- _Problem to work on_: With no images included, output each entry below exactly as it appears.

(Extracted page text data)
_ _ _ _ _ _ _
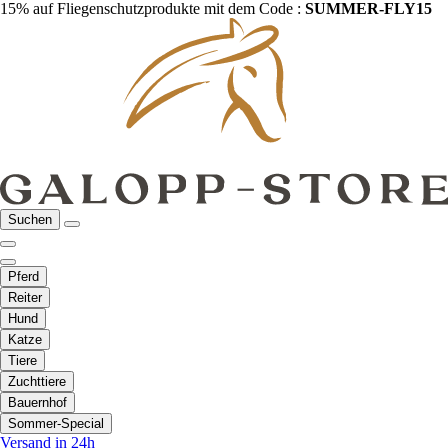
15% auf Fliegenschutzprodukte mit dem Code :
SUMMER-FLY15
Suchen
Pferd
Reiter
Hund
Katze
Tiere
Zuchttiere
Bauernhof
Sommer-Special
Versand in 24h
_ _ _ _ _ _ _
- _Task response_:
15% auf Fliegenschutzprodukte mit dem Code :
SUMMER-FLY15
Suchen
Pferd
Reiter
Hund
Katze
Tiere
Zuchttiere
Bauernhof
Sommer-Special
Versand in 24h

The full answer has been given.